Comme le démontrent les extraits suivants, l’aide offerte par l’entourage est dite régulière et rapide.

« Heu, (Soupir) Je ne l’ai pas vraiment demandé, c’est venu pas mal... c’est venu d’elle (sa fille) et je l’ai accepté. Je ne suis pas quelqu’un qui demande beaucoup il faut dire, mais ça c’est parce qu’elle venait ici d’une façon régulière et puis assez vite. »

(Proche 1)

« Comment j’ai fait pour recevoir de l’aide? Bien, je dirais que c’est un peu naturel. Mon conjoint c’est quelqu’un dont la famille c’est important pour lui. Heu, il peut y avoir des conflits de temps à autre, mais dès qu’il y a un problème tout le monde se rallie derrière et puis ça tient vraiment de sa famille à lui de faire ça. Donc, c’est normal d’avoir cette aide là. » (Proche 4)

L’aide informelle offre par ailleurs un soutien instrumental au quotidien et elle prend différentes formes. De l’accompagnement, de l’aide quotidienne dans l’entretien du domicile et la préparation des repas, ainsi que du soutien émotif et financier sont offerts aux proches-soignantes et ce, avant le recours aux services formels.

À priori, l’aide informelle offerte aux proches-soignantes résulte de l’initiative des membres de l’entourage et de la famille. Pourtant, au gré de l’évolution de la situation, il arrive que les proches-soignantes formulent des demandes à leur réseau. Toutefois, peu ou pas de demandes sont formulées et lorsque tel est le cas, elles sont ponctuelles et concernent l’accompagnement ou le gardiennage de l’aîné. L’analyse des entretiens effectués dévoile que les proches-soignantes formulent peu de

demandes à leur entourage parce qu’elles sont conscientes des désagréments que l’implication auprès de l’aîné risque d’engendrer.

« Donc j’avais téléphoné [à son fils] et il avait accepté, des fois oui des fois non. [...] J’avais demandé pour des rendez-vous médicaux, mais des fois un de ses enfants m’a dit : « bien écoute je suis à l’extérieur, donc je ne pourrai pas, je travaille ». L’autre me dit : « bien j’ai un rendez-vous de travail ou je suis sur une liste de rappel » et l’autre est dans une autre ville. Donc ça c’était... On ne peut pas compter beaucoup avec ça ». » (Proche 2)

« [...] elle (fille) vient un soir par semaine et si par hasard il y avait un autre soir, je lui demande toujours si c’est possible parce qu’elle a ses choses elle aussi. » (Proche 1)

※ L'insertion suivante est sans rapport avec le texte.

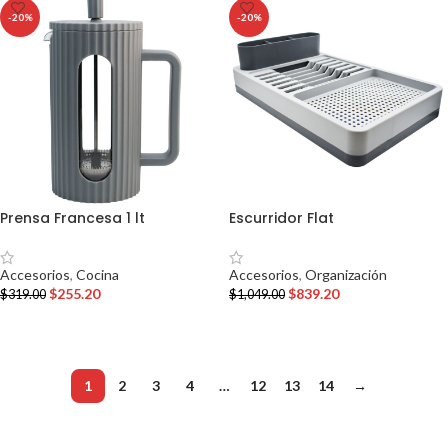
-20%
-20%
Prensa Francesa 1 lt
Escurridor Flat
Accesorios
,
Cocina
Accesorios
,
Organización
$
255.20
$
839.20
$
319.00
$
1,049.00
AÑADIR AL CARRITO
AÑADIR AL CARRITO
1
2
3
4
…
12
13
14
→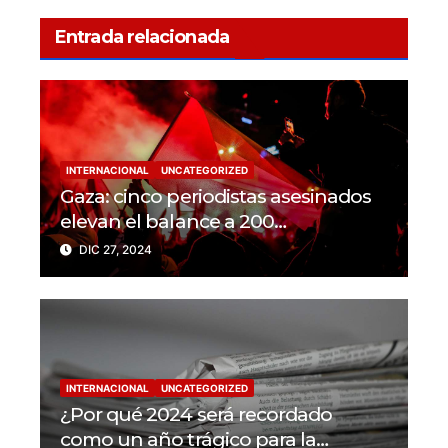
Entrada relacionada
INTERNACIONAL
UNCATEGORIZED
Gaza: cinco periodistas asesinados
elevan el balance a 200
trabajadores de la prensa muertos
DIC 27, 2024
en 2024
INTERNACIONAL
UNCATEGORIZED
¿Por qué 2024 será recordado
como un año trágico para la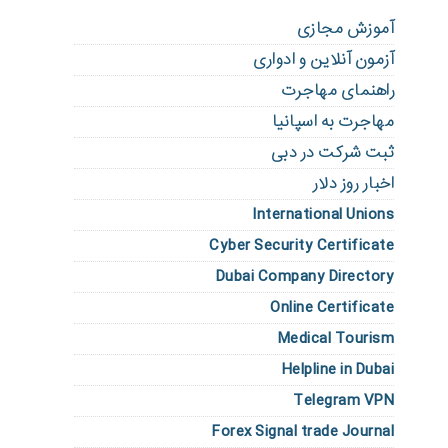
آموزش مجازی
آزمون آنلاین و ادواری
راهنمای مهاجرت
مهاجرت به اسپانیا
ثبت شرکت در دبی
اخبار روز دلار
International Unions
Cyber Security Certificate
Dubai Company Directory
Online Certificate
Medical Tourism
Helpline in Dubai
Telegram VPN
Forex Signal trade Journal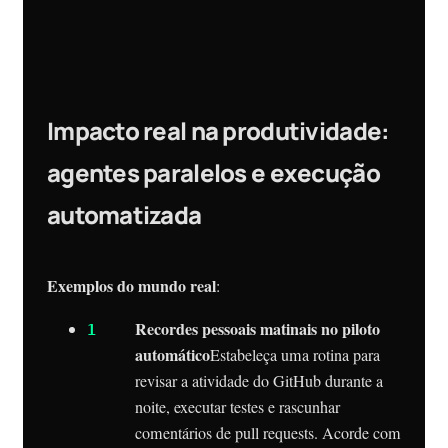
Impacto real na produtividade:
agentes paralelos e execução
automatizada
Exemplos do mundo real
:
Recordes pessoais matinais no piloto
automático
Estabeleça uma rotina para
revisar a atividade do GitHub durante a
noite, executar testes e rascunhar
comentários de pull requests. Acorde com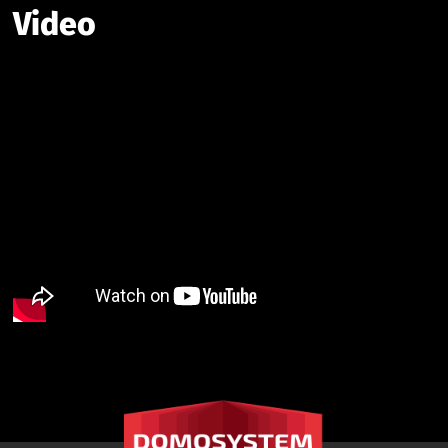
Video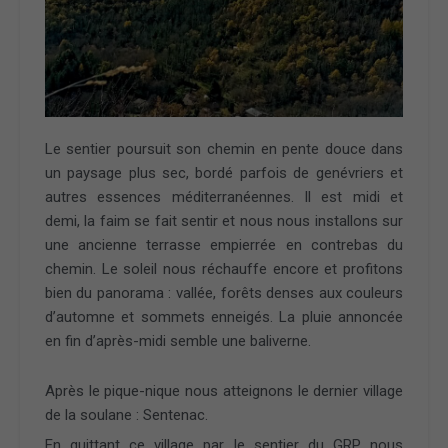
Le sentier poursuit son chemin en pente douce dans
un paysage plus sec, bordé parfois de genévriers et
autres essences méditerranéennes. Il est midi et
demi, la faim se fait sentir et nous nous installons sur
une ancienne terrasse empierrée en contrebas du
chemin. Le soleil nous réchauffe encore et profitons
bien du panorama : vallée, forêts denses aux couleurs
d’automne et sommets enneigés. La pluie annoncée
en fin d’après-midi semble une baliverne.
Après le pique-nique nous atteignons le dernier village
de la soulane : Sentenac.
En quittant ce village par le sentier du GRP nous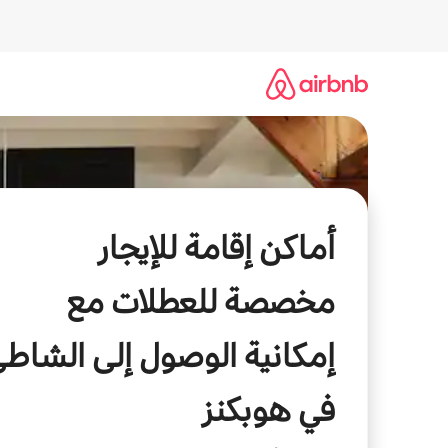
خطى
لى
لمحتوى
أماكن إقامة للإيجار
مخصصة للعطلات مع
إمكانية الوصول إلى الشاط
في هوبكنز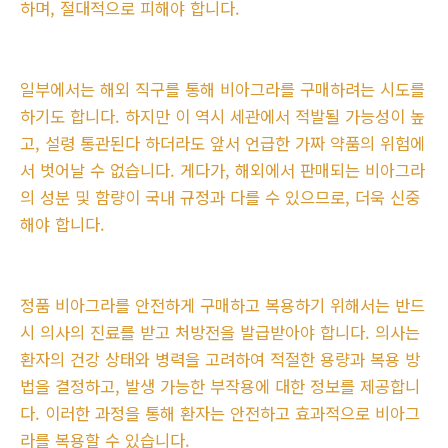
하며, 절대적으로 피해야 합니다.
일부에서는 해외 직구를 통해 비아그라를 구매하려는 시도를
하기도 합니다. 하지만 이 역시 세관에서 적발될 가능성이 높
고, 설령 통관된다 하더라도 앞서 언급한 가짜 약품의 위험에
서 벗어날 수 없습니다. 게다가, 해외에서 판매되는 비아그라
의 성분 및 함량이 국내 규정과 다를 수 있으므로, 더욱 신중
해야 합니다.
정품 비아그라를 안전하게 구매하고 복용하기 위해서는 반드
시 의사의 진료를 받고 처방전을 발급받아야 합니다. 의사는
환자의 건강 상태와 병력을 고려하여 적절한 용량과 복용 방
법을 결정하고, 발생 가능한 부작용에 대한 정보를 제공합니
다. 이러한 과정을 통해 환자는 안전하고 효과적으로 비아그
라를 복용할 수 있습니다.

« Je ne l’ai pas demandé parce que je sais le suivi. Voyez-vous, Caroline l’a vu, il faut beaucoup de dévouement, il faut beaucoup de générosité. Je sais ce que ça implique, je ne demanderais pas à ma sœur parce que je lui compliquerais la vie bien gros. » (Proche 3)

Ainsi, les données recueillies démontrent que les proches-soignantes recevaient de l’aide de la part de leur entourage avant de recourir aux services formels. Cette aide instrumentale, provenant du réseau informel, les a soutenues dans leur rôle et dans leur engagement auprès de l’aîné. Or, l’implication de l’entourage va bien au-delà du soutien instrumental. Comme on le verra plus loin, les témoignages recueillis démontrent que l’entourage est également impliqué dans le processus de recours aux services formels.